"Every kind of substance employed by man as food consists of sugar, starch, oil and glutinous matters, mingled together in various proportions; these are designed for the support of the animal frame. The glutinous principles of food fibrine, albumen and casein are employed to build up the structure; while the oil, starch and sugar are chiefly used to generate heat in the body.

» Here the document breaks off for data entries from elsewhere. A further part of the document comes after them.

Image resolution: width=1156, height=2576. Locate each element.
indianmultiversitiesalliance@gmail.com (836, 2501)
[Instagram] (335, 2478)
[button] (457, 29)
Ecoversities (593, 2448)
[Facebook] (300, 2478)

"The first step of the digestive process is the breaking up of the food in the mouth by means of the jaws and teeth. On this being done, the saliva, a viscid liquor, is poured into the mouth from the salivary glands, and as it mixes with the food, it performs a very important part in the operation of digestion, rendering the starch of the food soluble, and gradually changing it into a sort of sugar, after which the other principles become more miscible with it. Nearly a pint of saliva is furnished every twenty-four hours for the use of an adult. When the food has been masticated and mixed with the saliva, it is then passed into the stomach, where it is acted upon by a juice secreted by the filaments of that organ, and poured into the stomach in large quantities whenever food comes in contact with its mucous coats. It consists of a dilute acid known to the chemists as hydrochloric acid, composed of hydrogen and chlorine, united together in certain definite proportions. The gastric juice contains, also, a peculiar organic-ferment or decomposing substance, containing nitrogen something of the nature of yeast termed pepsine , which is easily soluble in the acid just named. That gastric juice acts as a simple chemical solvent, is proved by the fact that, after death, it has been known to dissolve the stomach itself."

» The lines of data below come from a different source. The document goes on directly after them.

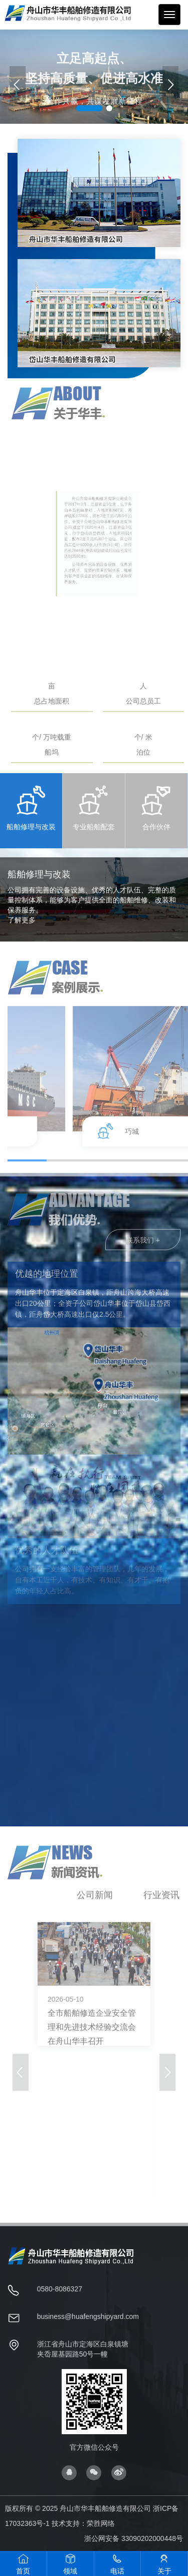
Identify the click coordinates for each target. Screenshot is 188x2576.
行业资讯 (161, 1901)
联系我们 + (143, 1246)
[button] (170, 84)
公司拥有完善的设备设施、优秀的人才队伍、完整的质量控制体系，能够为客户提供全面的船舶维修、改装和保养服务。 (92, 900)
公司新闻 (95, 1901)
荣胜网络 (101, 2523)
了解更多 (22, 920)
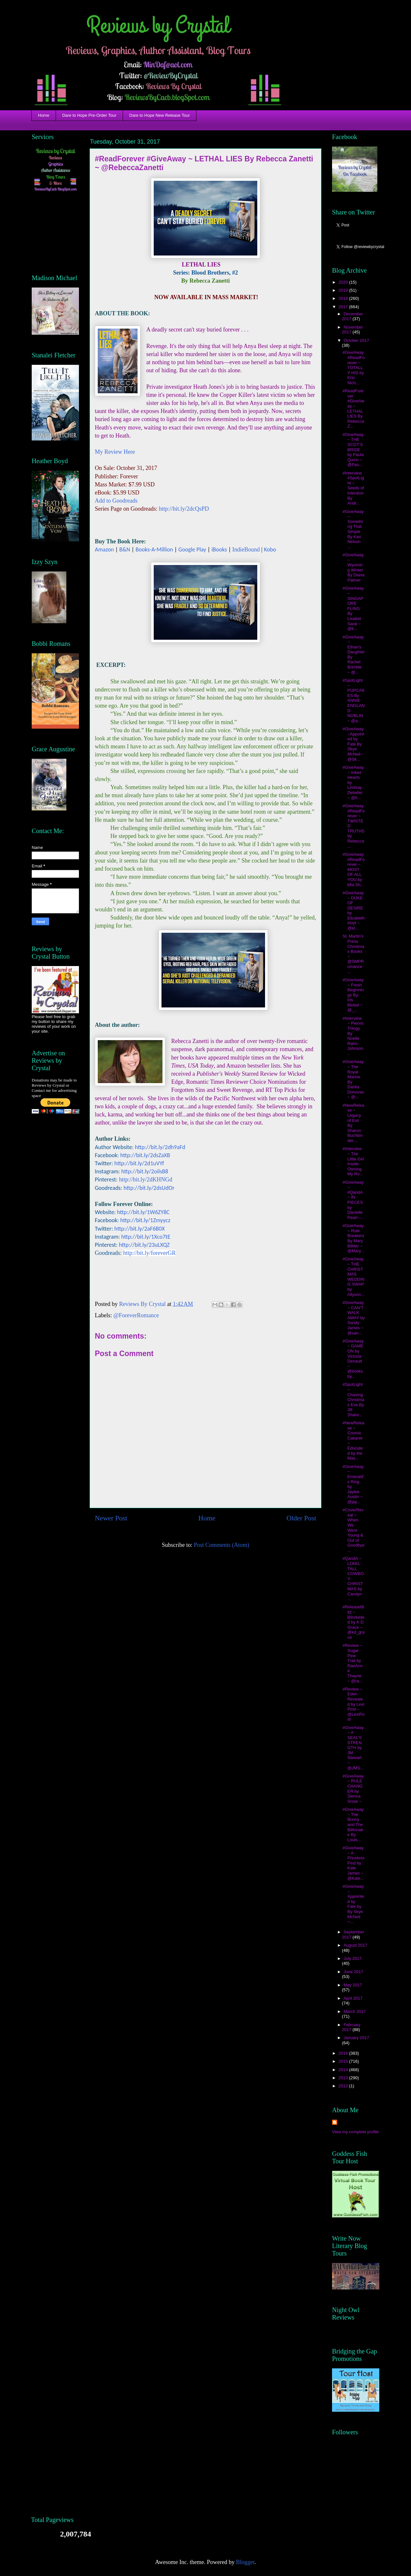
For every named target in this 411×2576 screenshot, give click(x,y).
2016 (344, 2053)
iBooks (219, 549)
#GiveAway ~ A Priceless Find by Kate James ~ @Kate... (353, 1863)
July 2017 (353, 1958)
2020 (344, 282)
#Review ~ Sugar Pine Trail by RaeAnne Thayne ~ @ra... (352, 1663)
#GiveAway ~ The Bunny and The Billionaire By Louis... (353, 1824)
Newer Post (111, 1518)
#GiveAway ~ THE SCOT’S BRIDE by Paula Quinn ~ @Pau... (353, 449)
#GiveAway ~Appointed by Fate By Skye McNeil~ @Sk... (353, 744)
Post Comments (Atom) (221, 1545)
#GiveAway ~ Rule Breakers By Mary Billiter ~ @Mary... (353, 1238)
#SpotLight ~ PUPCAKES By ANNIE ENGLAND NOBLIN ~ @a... (353, 700)
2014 (344, 2069)
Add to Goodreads (116, 500)
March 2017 (355, 2011)
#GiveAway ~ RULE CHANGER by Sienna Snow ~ (353, 1789)
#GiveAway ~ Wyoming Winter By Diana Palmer (353, 567)
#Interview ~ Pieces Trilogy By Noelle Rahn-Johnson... (353, 1036)
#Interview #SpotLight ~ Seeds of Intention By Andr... (353, 488)
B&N (124, 549)
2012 (344, 2085)
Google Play (192, 549)
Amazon (104, 549)
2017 (344, 306)
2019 (344, 290)
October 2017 (356, 340)
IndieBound (246, 549)
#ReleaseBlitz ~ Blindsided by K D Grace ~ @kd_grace (353, 1622)
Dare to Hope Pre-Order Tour (89, 115)
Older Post (301, 1518)
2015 (344, 2061)
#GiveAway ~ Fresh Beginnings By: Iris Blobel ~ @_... (353, 995)
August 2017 (355, 1945)
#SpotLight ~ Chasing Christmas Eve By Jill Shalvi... (353, 1399)
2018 (344, 298)
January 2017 (356, 2037)
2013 (344, 2077)
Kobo (270, 549)
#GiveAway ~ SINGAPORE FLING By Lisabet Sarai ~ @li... (353, 608)
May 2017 (353, 1985)
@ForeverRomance (136, 1315)
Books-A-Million (154, 549)
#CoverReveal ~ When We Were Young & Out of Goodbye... (353, 1530)
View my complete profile (355, 2131)
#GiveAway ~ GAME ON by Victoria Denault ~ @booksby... (353, 1359)
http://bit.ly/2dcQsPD (184, 508)
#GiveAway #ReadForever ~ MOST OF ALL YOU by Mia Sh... (353, 869)
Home (44, 115)
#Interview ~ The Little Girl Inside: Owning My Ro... (353, 1161)
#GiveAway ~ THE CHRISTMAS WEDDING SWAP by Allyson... (353, 1276)
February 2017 (351, 2027)
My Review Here (115, 452)
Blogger (245, 2562)
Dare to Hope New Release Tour (159, 115)
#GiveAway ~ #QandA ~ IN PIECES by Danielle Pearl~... (353, 1200)
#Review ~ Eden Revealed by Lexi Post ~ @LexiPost (353, 1704)
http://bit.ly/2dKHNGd (145, 1179)
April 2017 (353, 1998)
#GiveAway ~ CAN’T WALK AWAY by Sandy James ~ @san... (353, 1317)
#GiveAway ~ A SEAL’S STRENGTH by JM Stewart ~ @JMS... (353, 1747)
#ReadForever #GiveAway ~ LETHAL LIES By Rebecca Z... (353, 408)
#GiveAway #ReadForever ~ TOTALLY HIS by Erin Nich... (353, 367)
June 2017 (353, 1971)
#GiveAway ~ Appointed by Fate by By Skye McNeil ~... (353, 1904)
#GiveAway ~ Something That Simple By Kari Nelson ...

It is an error to suppose that, after a good dinner, a glass of spirits or beer assists digestion; or that any liquor containing alcohol even bitter beer can in any way assist digestion. Mix some bread and meat with gastric juice; place them in a phial, and keep that phial in a sand-bath at the slow heat of 98 degrees, occasionally shaking briskly the contents to imitate the motion of the stomach; you will find, after six or eight hours, the whole contents blended into one pultaceous mass. If to another phial of food and gastric juice, treated in the same way, I add a glass of pale ale or a quantity of alcohol, at the end of seven or eight hours, or even some days, the food is scarcely acted upon at all. This is a fact; and if you are led to ask why, I answer, because alcohol has the peculiar power of chemically affecting or decomposing the gastric juice by precipitating one of its principal constituents, viz., pepsine, rendering its solvent properties much less efficacious. Hence alcohol can not be considered either as food or as a solvent for food. Not as the latter certainly, for it refuses to act with the gastric juice.

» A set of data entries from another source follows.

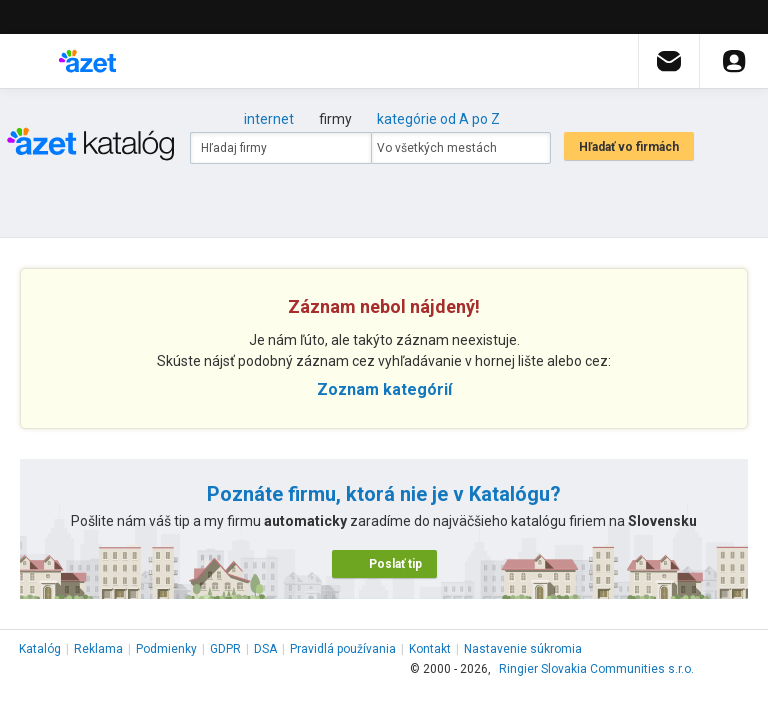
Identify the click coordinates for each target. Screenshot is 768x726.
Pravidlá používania (343, 649)
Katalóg (40, 649)
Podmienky (166, 649)
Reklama (98, 649)
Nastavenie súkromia (523, 649)
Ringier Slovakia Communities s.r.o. (596, 669)
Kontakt (430, 649)
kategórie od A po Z (438, 119)
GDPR (225, 649)
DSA (265, 649)
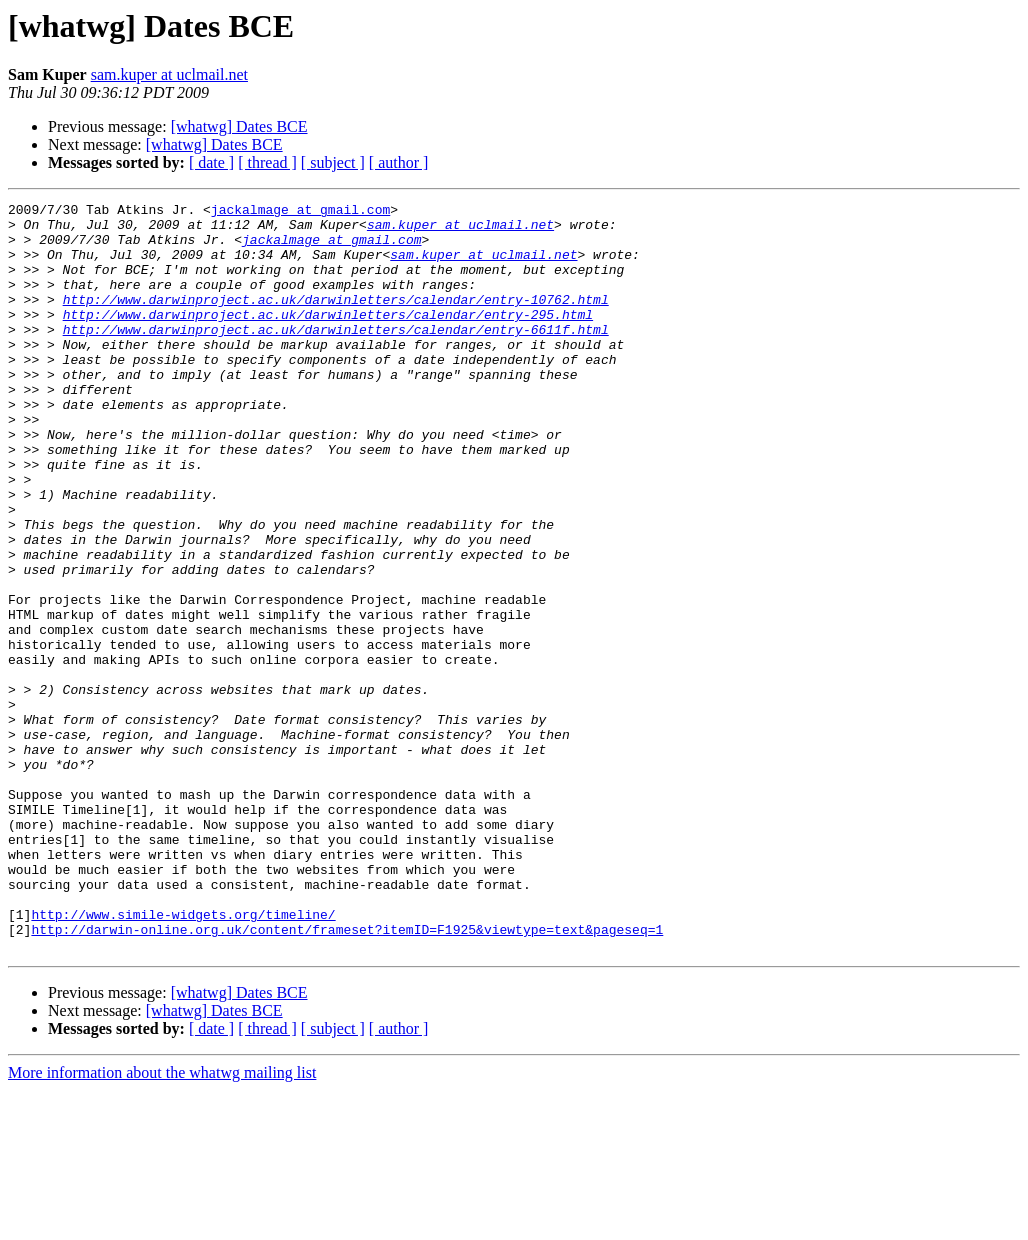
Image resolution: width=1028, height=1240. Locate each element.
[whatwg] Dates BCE (239, 126)
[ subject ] (333, 162)
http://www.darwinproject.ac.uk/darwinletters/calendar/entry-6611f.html (336, 356)
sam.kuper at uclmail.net (169, 74)
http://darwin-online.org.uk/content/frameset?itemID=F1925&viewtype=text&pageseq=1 (347, 1076)
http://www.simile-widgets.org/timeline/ (183, 1058)
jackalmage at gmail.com (300, 212)
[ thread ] (267, 162)
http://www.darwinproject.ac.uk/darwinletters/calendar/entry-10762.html (336, 320)
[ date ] (211, 162)
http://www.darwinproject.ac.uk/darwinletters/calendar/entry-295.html (328, 338)
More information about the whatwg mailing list (162, 1222)
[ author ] (399, 162)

"'It is a remarkable fact,' says Dr. Dundas Thompson, 'that alcohol, when added to the digestive fluid, produces a white precipitate, so that the fluid is no longer capable of digesting animal or vegetable matter.' 'The use of alcoholic stimulants,' say Drs. Todd and Bowman, 'retards digestion by coagulating the pepsine, an essential element of the gastric juice, and thereby interfering with its action. Were it not that wine and spirits are rapidly absorbed, the introduction of these into the stomach, in any quantity, would be a complete bar to the digestion of food, as the pepsine would be precipitated from the solution as quickly as it was formed by the stomach.' Spirit, in any quantity, as a dietary adjunct, is pernicious on account of its antiseptic qualities, which resist the digestion of food by the absorption of water from its particles, in direct antagonism to chemical operation."